Tudo ficou devagar. As várias vozes ao redor pareciam ficar cada vez
mais distantes até se tornarem ecos. Ele se levantou do sofá
vermelho-vivo, sua cabeça parecia estar girando e ao mesmo tempo
parada. Calçou lentamente os sapatos, a porta do quarto já se encontrava
aberta, passou por ela, ainda lentamente e caminhou pela pequena
cozinha.
Os rostos tinham lábios, estes se moviam da forma
como ele caminhava, mas parecia que lhes fora roubado o que chamam de
som e nada podia ser ouvido porque não havia o que ouvir.
Lançou-se
porta a fora. Nuvens robustas e de um branco sujo cobriam todo o céu,
no chão haviam pequenas poças e o ar estava parado. Caminhou em passadas
um pouco mais rápidas, os sons começaram a voltar da mesma forma que
foram, seja lá para onde tinham ido. Havia uma garota sentada na beira
da calçada, ele a fitou brevemente, parecia estar perdida em seus
próprios pensamentos e nem o notou, continuou a andar.
Sentiu o frio vento tocar-lhe o rosto e deu por si andando em passadas
rápidas, seu olhar demonstraria o quão distante ele estava, se houvesse
alguém para vê-lo.
Começou a ouvir uma batida, "dum-dum, dum-dum",
sem parar e ainda com as mesmas passadas ele procurou saber donde vinha
aquilo, olhou para os lados, para o alto, para frente, mas nunca para
trás. Depois de virar a esquina percebeu, vinha de sua cabeça.
Acostumou-se e continuou, estava numa rua larga, carros passavam,
pessoas indo e vindo de vários lugares. Começou a imaginar de onde
vinham e para onde iam. Depois percebeu que ele mesmo não sabia para
onde estava indo.
Parou.
Olhou para os lados, era um cruzamento,
havia uma banca de jornal do outro lado, atravessando a pequena rua a
direita e um rio do lado esquerdo da rua a sua frente. Era larga e
muitos carros passavam por ela. Viu uma pequena ponte dez metros a
frente, uma árvore e um banco de madeira ao lado dela.
Atravessou a rua e caminhou até lá.
Olhou em volta.
Sentou-se.
Começou a reparar nos sons ao seu redor, notou um em especial, um ronco.
Era seu estômago que reverberava
Não havia comido nada desde que acordara.
Alias, nem sabia que horas eram.
Procurou saber, sentiu algo no bolso, tocou-o e sentiu algo retangular, pegou-o.
Era
seu velho celular, com arranhões na tela e uma fina liga metálica
circulando um botão central, a liga estava enferrujada em algumas
partes. Ele tocou o botão e a tela acendeu, eram 10:40, e domingo, mas
isso ele sabia. Havia acordado as 7, como sempre, mesmo sendo domingo.

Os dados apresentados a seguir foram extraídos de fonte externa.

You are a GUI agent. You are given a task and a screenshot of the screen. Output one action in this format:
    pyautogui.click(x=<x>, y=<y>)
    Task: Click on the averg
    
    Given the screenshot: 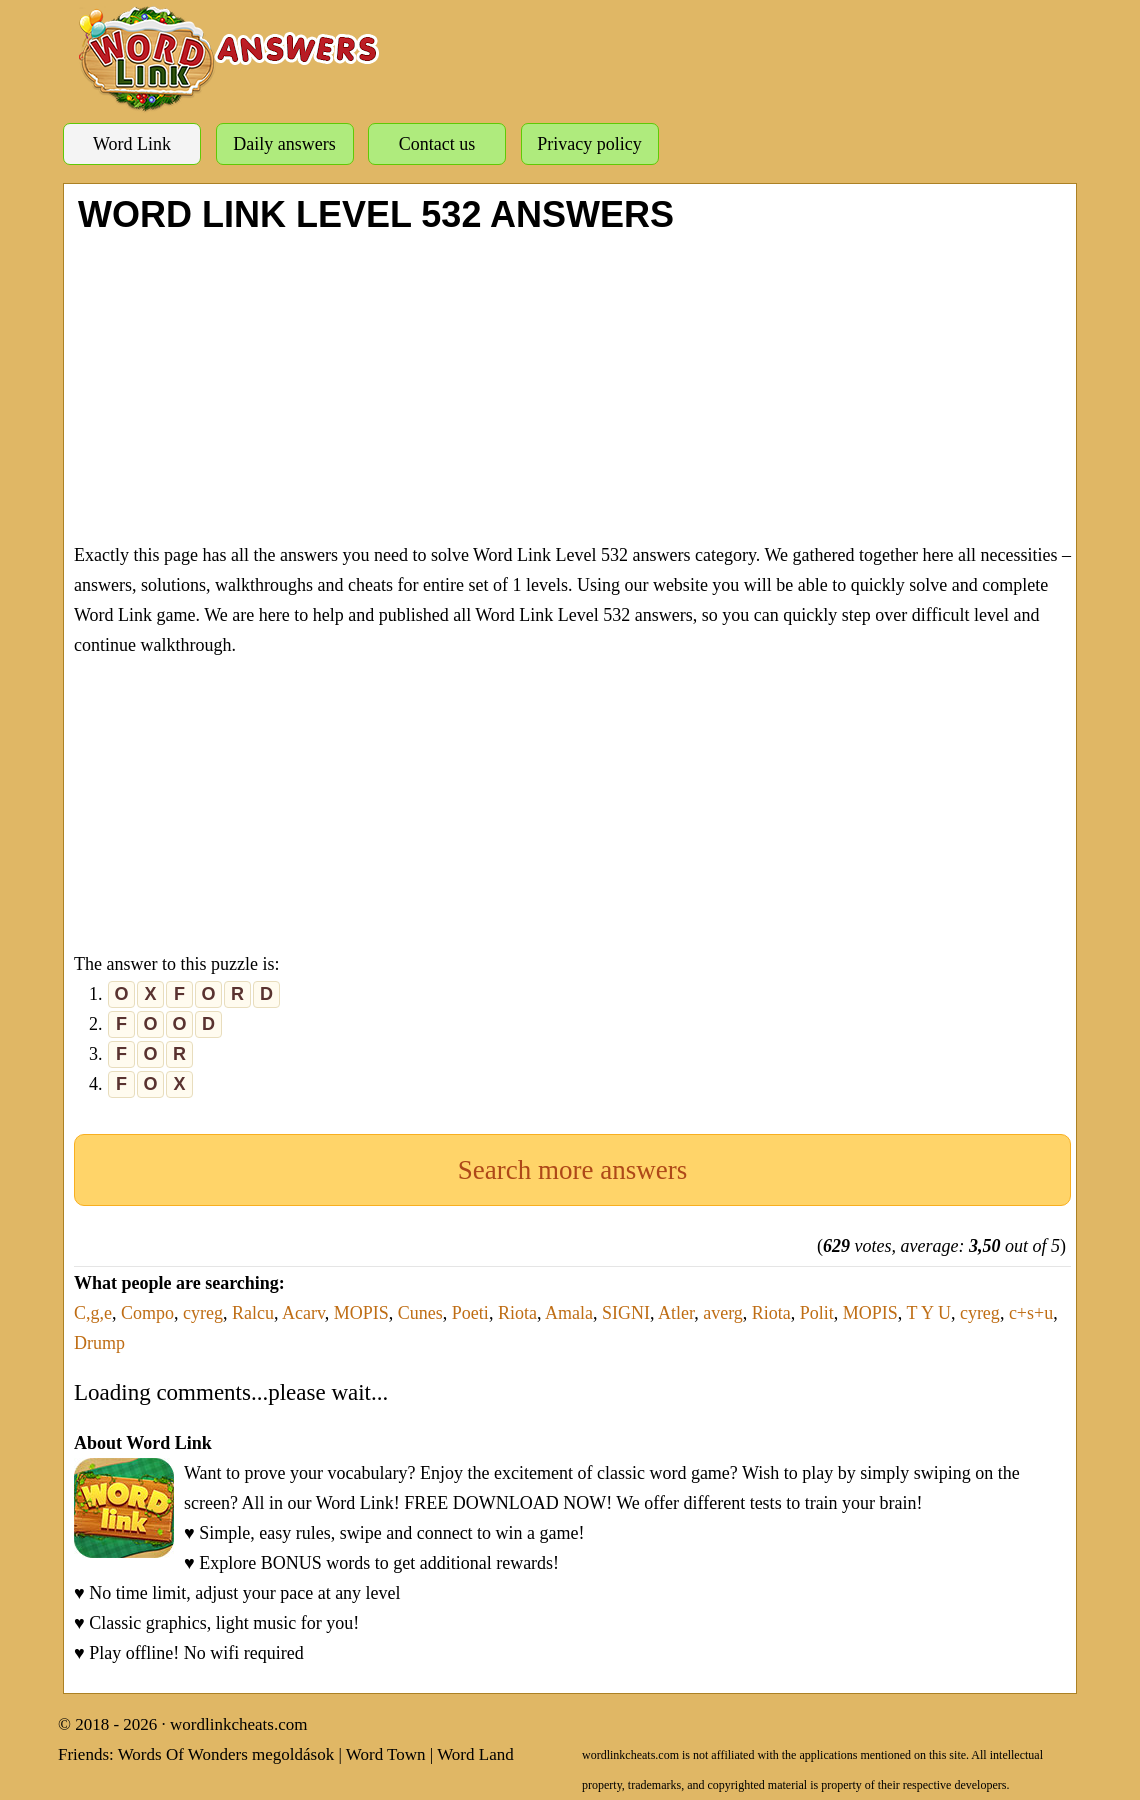 What is the action you would take?
    pyautogui.click(x=723, y=1313)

Seu estômago voltou a lembrar-lhe que tinha se esquecido dele. Ignorou, guardou o aparelho no bolso direito, olhou para cima. O céu
ainda era o mesmo. Perguntou-se que "mesmo" era esse. Começou a ouvir
passarinhos gorjeando, concentrou-se em fazer isso. Ouvia também, mas
distante, o barulho do rio correndo atrás de si. Inclinou-se para frente, pousou os cotovelos nos joelhos e juntou aos mãos abaixo do queixo.
Fitou o chão.
Deitadas sobre ele estavam algumas folhas verde-limão e
um pouco de terra. Por que estava mesmo ali? "Dum-dum, dum-dum", ele
voltou a ouvir e achou melhor deixar essa pergunta pra lá. Fechou os
olhos. Ouvia agora as vozes e os carros, depois junto a eles, os
passarinhos. O som do rio sentiu-se só e se juntou a eles. Estavam agora
todos juntos. Então ele entendeu. Levantou-se, sentiu o estômago
reclamar e decidiu voltar para casa. Lembrou-se porque tinha saído
daquele jeito, ele... "Dum-dum, dum-dum", ele ouviu e mais uma vez
deixou pra lá. Começou a caminhar, as nuvens tinham se movido um pouco e
permitiram que alguns raios de sol fossem vistos naquela hora. Passou
por uma senhora idosa, parecia ter cinquenta anos, ela lhe sorriu e lhe
desejou bom dia, ele retribuiu ambas as coisas e continuou caminhando
por onde antes tinha vindo. Lembrou-se que havia se perguntado para onde
estava indo.
Agora ele sabia, ou melhor, sabia não-saber. Na volta
viu poucos carros e poucas pessoas. O vento acariciava-lhe o rosto.
Assim continuou, andando devagar, com os olhos semicerrados, e um
sorriso que não se vê, mas que se advinha.